**Data excerpt**
■ ■ ■ ■ ■ ■ ■
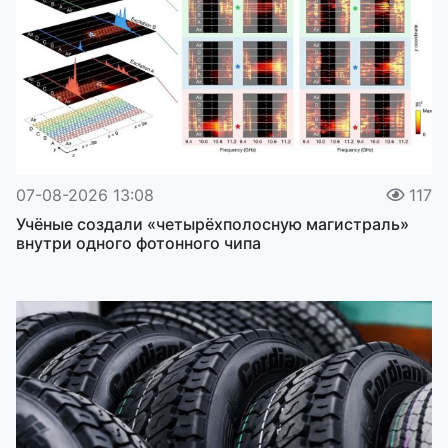
07-08-2026 13:08
117
Учёные создали «четырёхполосную магистраль»
внутри одного фотонного чипа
■ ■ ■ ■ ■ ■ ■
**Your assignment**
When you return the listing, keep each line exact and leave the pictures out.

**Reply**
07-08-2026 13:08
117
Учёные создали «четырёхполосную магистраль»
внутри одного фотонного чипа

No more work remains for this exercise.